The researchers found that blue and red LED lights used to illuminate the buds were the key to understanding this coloring mechanism. It may be possible, they said, to use this research to make cherry trees bloom into vividly-colored blossoms at will.
Hanami? You’re Probably Thinking of Somei Yoshino Trees
The Somei Yoshino variety originated in Japan by crossbreeding two native cherry trees, the edo higanzakura and oshima-zakura. At the end of the Edo Period (1603-1867), a gardener in the town of Somei in Edo (present-day Komagome in Tokyo’s Toshima ward) began selling Somei Yoshino trees nationwide. He named the variety “Yoshino-sakura,” after Mt. Yoshino in Nara Prefecture, which had long been known as a famous cherry blossom viewing spot.
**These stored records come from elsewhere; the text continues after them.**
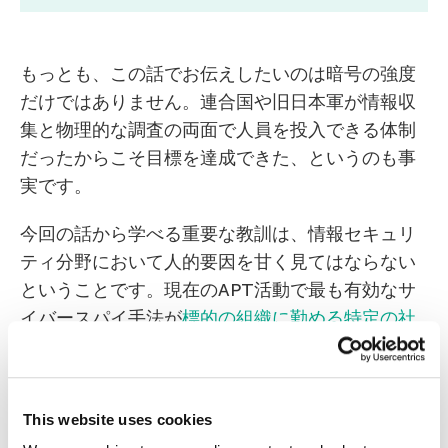
もっとも、この話でお伝えしたいのは暗号の強度
だけではありません。連合国や旧日本軍が情報収
集と物理的な調査の両面で人員を投入できる体制
だったからこそ目標を達成できた、というのも事
実です。
今回の話から学べる重要な教訓は、情報セキュリ
ティ分野において人的要因を甘く見てはならない
ということです。現在のAPT活動で最も有効なサ
イバースパイ手法が
標的の組織に勤める特定の社
員をターゲットにする
スピアフィッシングである
のは、間違いないといってよいでしょう。
This website uses cookies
Afterward, the name is said to have been changed to Somei Yoshino, bearing the name of the town where it was propagated and differentiating it from the cherry trees on Mt. Yoshino.
Somei Yoshino were planted nationwide during the high-growth period of the Showa Era (1926-1989). The variety has become so familiar to Japanese people today that it is Somei Yoshino that comes to mind at the mention of cherry blossom viewing.
Somei Yoshino are very fast-growing cherry trees with a canopy that can exceed 20 meters wide in only 20 years. It is particularly well-suited to hanami, or cherry blossom viewing, with dense blossoms engulfing the branches before its leaves emerge in the spring. For this reason, there are many famous hanami spots featuring Somei Yoshino throughout Japan.
Hirosaki Park in the city of Hirosaki, Aomori Prefecture, is one of them. The Hirosaki Cherry Blossom Festival, held over Japan’s annual Golden Week holiday from late April to early May, typically attracts more than two million tourists each year.
Written by Japan ForwardThe continuation of this article can be read on the "Japan Forward" site.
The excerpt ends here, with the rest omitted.